Tuesday, August 11, 2015

Elizabeth Hawksley: Writing Tips #8

Today, Elizabeth Hawksley is giving us some of her favourite writing tips in the eighth part of our series.

Tip for Getting a Character Unstuck

I discovered this trick quite by chance. For some reason, I just couldn’t sort out an important scene between my hero and heroine. I knew sparks were supposed to fly but it wasn’t working; it was more damp squib than fireworks.

In desperation, I decided just as an exercise to write my heroine’s diary for the same scene. Perhaps a first person viewpoint would help to free the block. At first, a stream of waffle poured out. Doggedly, I went on writing. Then, suddenly, an unexpected nugget popped up. I continued writing.

After about forty minutes of continuous writing I realized, to my surprise, that I now knew several important things about my heroine that I hadn’t known before. I’d no idea where they’d come from but, once they’d appeared, not only did they make sense, new possibilities for the scene emerged. The block was unravelling. I stopped writing, took myself off for a ‘thinking’ walk and, by the time I got home, I’d sorted it.  

Note: it’s important to write in stream of consciousness mode without trying to shape it. Eventually, your heroine herself will give you the answer.

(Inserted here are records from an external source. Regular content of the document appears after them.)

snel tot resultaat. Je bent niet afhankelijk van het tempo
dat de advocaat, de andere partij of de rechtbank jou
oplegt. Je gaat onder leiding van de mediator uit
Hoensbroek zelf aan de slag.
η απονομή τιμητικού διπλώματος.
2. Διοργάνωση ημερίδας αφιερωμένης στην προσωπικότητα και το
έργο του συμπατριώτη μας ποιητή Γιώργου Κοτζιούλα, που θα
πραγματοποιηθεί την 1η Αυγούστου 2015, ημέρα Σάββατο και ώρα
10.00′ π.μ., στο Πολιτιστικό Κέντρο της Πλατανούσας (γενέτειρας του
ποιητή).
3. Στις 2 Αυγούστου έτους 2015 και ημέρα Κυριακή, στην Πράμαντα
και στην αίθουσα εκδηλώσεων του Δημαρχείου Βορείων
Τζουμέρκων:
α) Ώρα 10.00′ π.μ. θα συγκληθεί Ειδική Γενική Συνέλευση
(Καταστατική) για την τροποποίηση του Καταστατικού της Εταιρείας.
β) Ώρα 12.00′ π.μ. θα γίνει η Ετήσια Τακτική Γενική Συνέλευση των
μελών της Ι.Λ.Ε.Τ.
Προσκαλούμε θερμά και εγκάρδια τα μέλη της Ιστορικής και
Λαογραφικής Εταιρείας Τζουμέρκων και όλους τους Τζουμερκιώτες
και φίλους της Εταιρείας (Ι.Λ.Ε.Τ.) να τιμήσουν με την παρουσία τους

P.S. This also works for heroes.

Elizabeth Hawksley

Looking for more writing tips? Click on "writing tips" in the label below to find more in the series.


wannabe a writer said...

Hi Elizabeth - thanks for such a brilliant tip. Definitely one to put to good use.

Elizabeth Hawksley said...

Thanks, Wannabe Linda. I wish you the very best of luck with it.

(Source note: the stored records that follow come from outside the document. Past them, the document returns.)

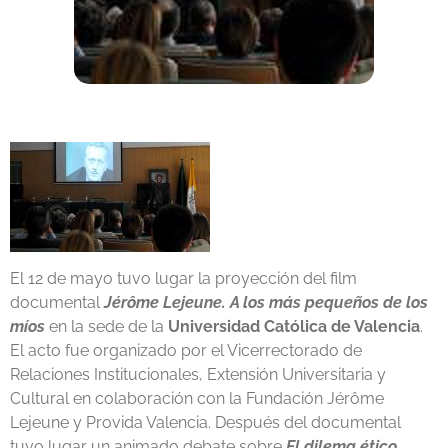
El 12 de mayo tuvo lugar la proyección del film
documental
Jérôme Lejeune. A los más pequeños de los
míos
en la sede de la
Universidad Católica de Valencia
.
El acto fue organizado por el Vicerrectorado de
Relaciones Institucionales, Extensión Universitaria y
Cultural en colaboración con la Fundación Jérôme
Lejeune y Provida Valencia. Después del documental
tuvo lugar un animado debate sobre
El dilema ético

Melinda Hammond/Sarah Mallory said...

Brilliant, Elizabeth! I use something similar if I am stuck - I will write it as if one of the characters is describing the whole scene to me and you are right, you learn things about that character you never knew before. Great stuff!

Elizabeth Hawksley said...

Thanks, Melinda/Sarah. I think that the tips one discovers for oneself - by serendipity, as it were, are often the most useful.